И уехал по делам в Москву, где пробыл недели две. А когда вернулся в новую квартиру, глазам своим не поверил: в комнатах стояли павловские и александровские стулья красного дерева, столики, шкаф, бюро. Почти в достаточном количестве.
— И всё это, мама, ты купила на те гроши, что я тебе оставил?
— У нас, видишь ли, страшно подешевела мебель, — ответила Софья Васильевна.
— С чего бы?
— Дворян высылали. Ну, они в спешке чуть ли не даром отдавали вещи. Вот, скажем, это бюро раньше стоило…
И Софья Васильевна стала рассказывать, сколько раньше стоила такая и такая вещь и сколько теперь за неё заплачено.
Дмитрий Шостакович Дмитрий Дмитриевич посерел.
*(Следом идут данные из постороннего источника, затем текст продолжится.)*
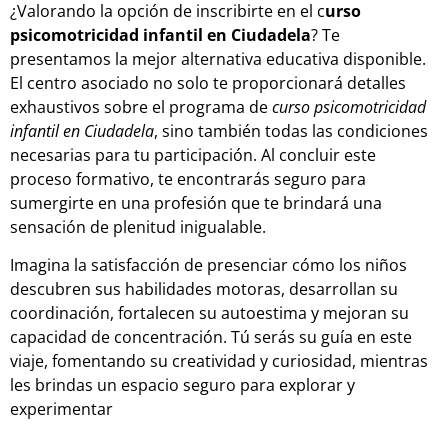
¿Valorando la opción de inscribirte en el c
urso
psicomotricidad infantil en Ciudadela
? Te
presentamos la mejor alternativa educativa disponible.
El centro asociado no solo te proporcionará detalles
exhaustivos sobre el programa de
curso psicomotricidad
infantil en Ciudadela
, sino también todas las condiciones
necesarias para tu participación. Al concluir este
proceso formativo, te encontrarás seguro para
sumergirte en una profesión que te brindará una
sensación de plenitud inigualable.
Imagina la satisfacción de presenciar cómo los niños
descubren sus habilidades motoras, desarrollan su
coordinación, fortalecen su autoestima y mejoran su
capacidad de concentración. Tú serás su guía en este
viaje, fomentando su creatividad y curiosidad, mientras
les brindas un espacio seguro para explorar y
experimentar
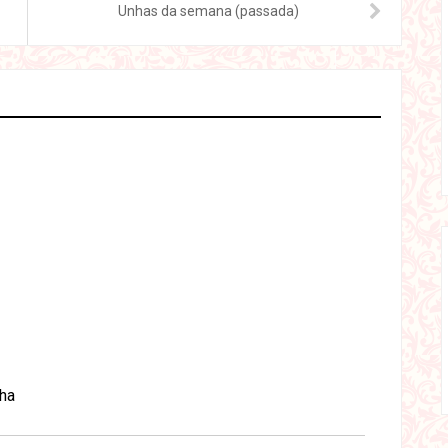
Unhas da semana (passada)
aha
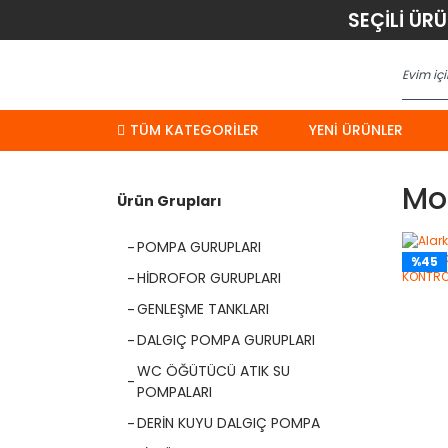
SEÇİLİ ÜR
TÜM KATEGORİLER
YENI ÜRÜNLER
Mo
Ürün Grupları
POMPA GURUPLARI
%45
HİDROFOR GURUPLARI
GENLEŞME TANKLARI
DALGIÇ POMPA GURUPLARI
WC ÖĞÜTÜCÜ ATIK SU
POMPALARI
DERİN KUYU DALGIÇ POMPA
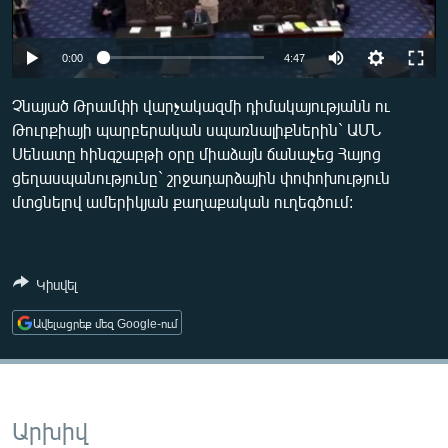
ՄԻՋԱԶԳԱՅԻՆ
ՄՇԱԿՈՒՅԹ
0:00
4:47
ՍՊՈՐՏ
Չնայած Թրամփի վարչակազմի դիմակայությանն ու
ՄԵԿՆԱԲԱՆՈՒԹՅՈՒՆ
Թուրքիայի պարբերական սպառնալիքներին` ԱՄՆ
Սենատը հինգշաբթի օրը միաձայն ճանաչեց Հայոց
ՏՏ ԵՒ ԻՆՏԵՐՆԵՏ
ցեղասպանությունը` շրջադարձային փոփոխություն
ԿՈՐՈՆԱՎԻՐՈՒՍ
մտցնելով ամերիկյան քաղաքական ուղեգծում:
ԱՐԽԻՎ
ՏԵՍԱՆՅՈՒԹԵՐ
Կիսվել
ԲԱՆԱՎԵՃ
Ավելացրեք մեզ Google-ում
ՁԳՏԵԼՈՎ ԼԱՎԱԳՈՒՅՆԻՆ
ՓՈԴՔԱՍԹ
Արխիվ
Հայերեն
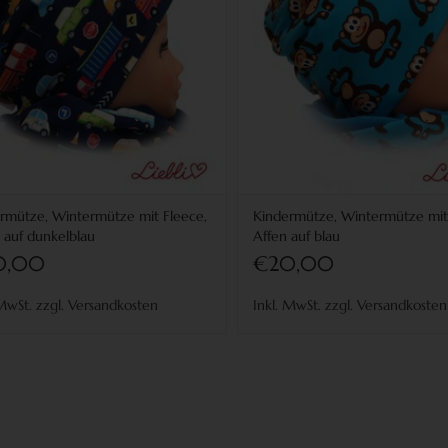
rmütze, Wintermütze mit Fleece,
Kindermütze, Wintermütze mit
 auf dunkelblau
Affen auf blau
0,00
€20,00
 MwSt. zzgl. Versandkosten
Inkl. MwSt. zzgl. Versandkosten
Тонкие губы его сжались.
— Боже мой!..
И, торопливо вынув из кармана записную книжку, он взял со стола карандаш.
Сколько стоили эти стулья до несчастья, мама?.. А теперь сколько ты заплатила?.. Где ты их купила?.. А это бюро?.. А диван?.. и т. д.
Софья Васильевна точно отвечала, не совсем понимая, для чего он её об этом спрашивает.
Всё записав своим острым, тонким, шатающимся почерком, Дмитрий Дмитриевич нервно вырвал из книжицы лист и сказал, передавая его матери:
— Я сейчас поеду раздобывать деньги. Хоть из-под земли. А завтра, мама, с утра ты развези их по этим адресам. У всех ведь остались в Ленинграде близкие люди. Они и перешлют деньги — туда, тем… Эти стулья раньше стоили полторы тысячи, ты их купила за четыреста, — верни тысячу сто… И за бюро, и за диван… За всё… У людей, мама, несчастье, как же этим пользоваться?.. Правда, мама?..
— Я, разумеется, сделала всё так, как хотел Митя, — сказала мне Софья Васильевна.
— Не сомневаюсь.
Что это?..
Пожалуй, обыкновенная порядочность. Но как же нам не хватает её в жизни! Этой обыкновенной порядочности!"